In Chapter 4 we introduced the concept of shock waves. There we discussed how, when a fluid or plasma is set into motion at a particular spatial position by a pressure pulse that increases with time, the resulting acceleration can be approximated as a sequence of small velocity jumps. Each small jump in velocity launches a compression wave that travels into the fluid or plasma at the local adiabatic sound speed. As the pressure and hence the fluid velocity increases, each successive compression wave that is launched travels faster than the one before. Eventually all these compression waves “pile up,” forming a single wave, a shock wave, that has a narrow wave front. The wave front is simply the narrow spatial region over which the flow variables transition from the undisturbed state ahead of the wave and the compressed state behind the wave.
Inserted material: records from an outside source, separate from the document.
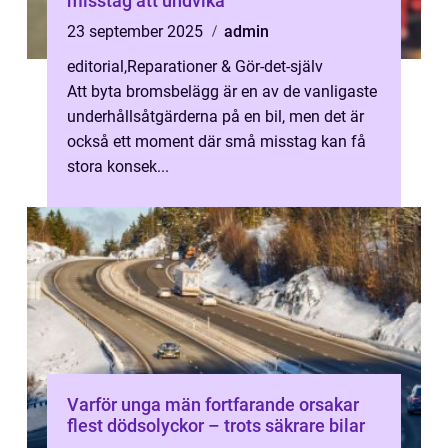
misstag att undvika
23 september 2025
admin
editorial
,
Reparationer & Gör-det-själv
Att byta bromsbelägg är en av de vanligaste
underhållsåtgärderna på en bil, men det är
också ett moment där små misstag kan få
stora konsek...
Varför unga män fortfarande orsakar
flest dödsolyckor – trots säkrare bilar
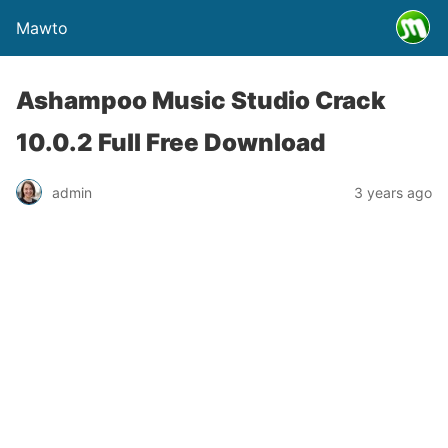
Mawto
Ashampoo Music Studio Crack
10.0.2 Full Free Download
admin
3 years ago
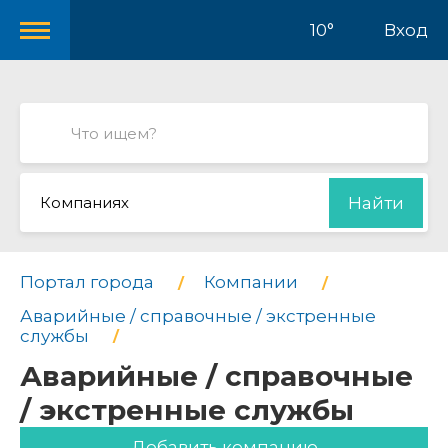
10°
Вход
Компаниях
Найти
Портал города
Компании
Аварийные / справочные / экстренные
службы
Аварийные / справочные
/ экстренные службы
Добавить компанию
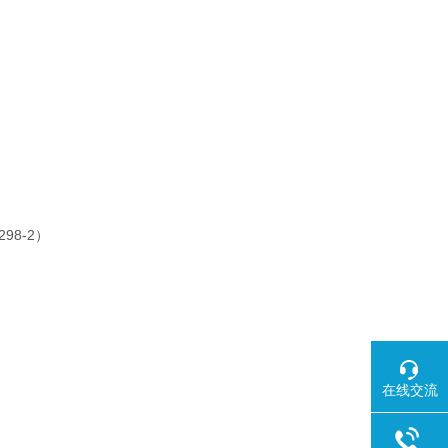
8-2）
在线交流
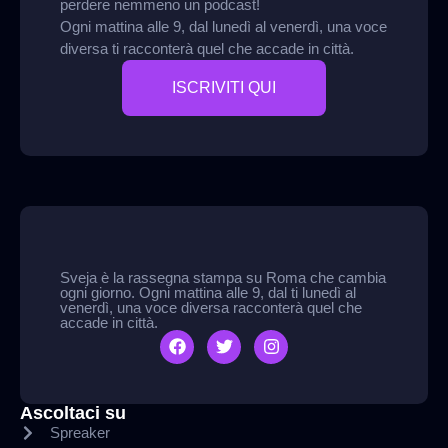
perdere nemmeno un podcast!
Ogni mattina alle 9, dal lunedì al venerdì, una voce
diversa ti racconterà quel che accade in città.
ISCRIVITI QUI
Sveja è la rassegna stampa su Roma che cambia
ogni giorno. Ogni mattina alle 9, dal ti lunedì al
venerdì, una voce diversa racconterà quel che
accade in città.
Ascoltaci su
Spreaker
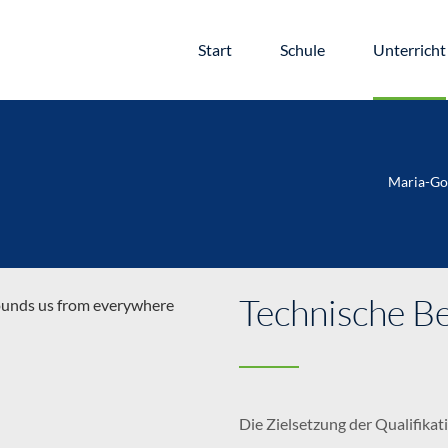
Start
Schule
Unterricht
Maria-Gor
Technische B
Die Zielsetzung der Qualifikat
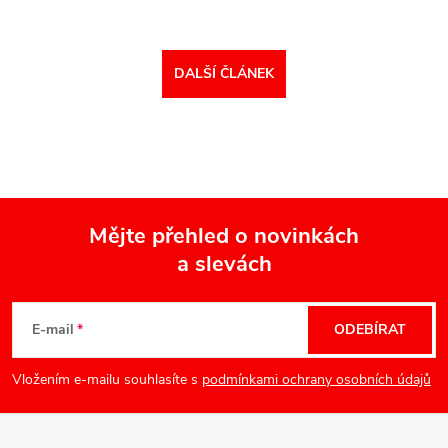
DALŠÍ ČLÁNEK
Mějte přehled o novinkách
a slevách
Z
á
E-mail
ODEBÍRAT
p
Vložením e-mailu souhlasíte s
podmínkami ochrany osobních údajů
a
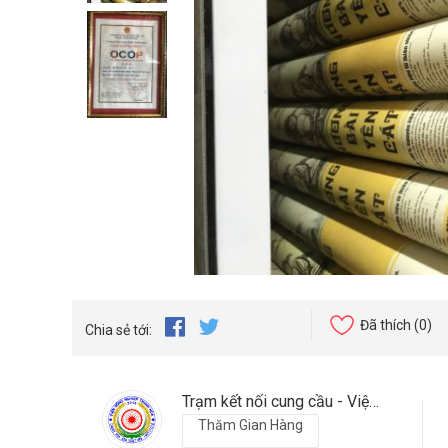
Đã thích
(0)
Chia sẻ tới:
Trạm kết nối cung cầu - Viện nông nghiệp Thanh Hoá
Thăm Gian Hàng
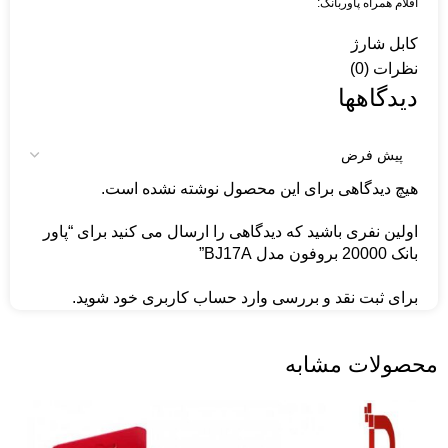
اقلام همراه پاوربانک:
کابل شارژ
نظرات (0)
دیدگاهها
هیچ دیدگاهی برای این محصول نوشته نشده است.
اولین نفری باشید که دیدگاهی را ارسال می کنید برای “پاور
بانک 20000 بروفون مدل BJ17A”
برای ثبت نقد و بررسی
وارد حساب کاربری خود
شوید.
محصولات مشابه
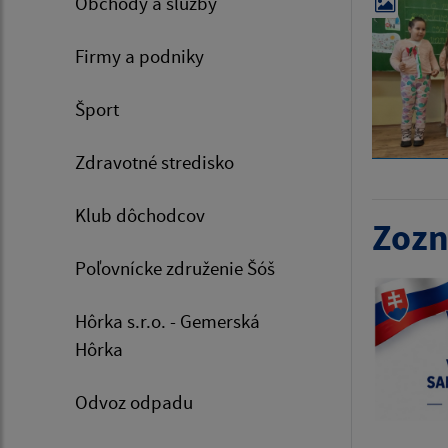
Obchody a služby
Firmy a podniky
Šport
Zdravotné stredisko
Klub dôchodcov
Zozn
Poľovnícke združenie Šóš
Hôrka s.r.o. - Gemerská
Hôrka
Odvoz odpadu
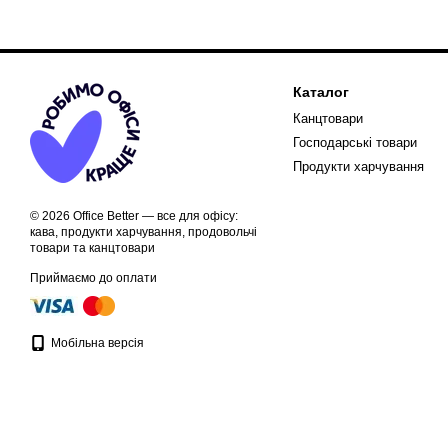
Каталог
Канцтовари
Господарські товари
Продукти харчування
© 2026 Office Better — все для офісу:
кава, продукти харчування, продовольчі
товари та канцтовари
Приймаємо до оплати
Мобільна версія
In Chapter 1 we learned that one of the principal ways we create matter at extreme conditions in the laboratory is by dynamically compressing it with shock waves created by a “driver” like a high-power laser, a Z-pinch, or a gas-gun projectile. Shock physics is at the very heart of the simulation codes for describing the properties and behavior of matter at extreme conditions. Shocks also occur in nature. One example is the shock created in the gravitational collapse of a massive star at the end of its hydrogen-burning lifetime. It is this shock that ejects the envelope of the star into space that we see as a supernova explosion. Shocks play a prominent role also in the physics of astrophysical jet formation, in accretion processes, and in cosmic ray acceleration.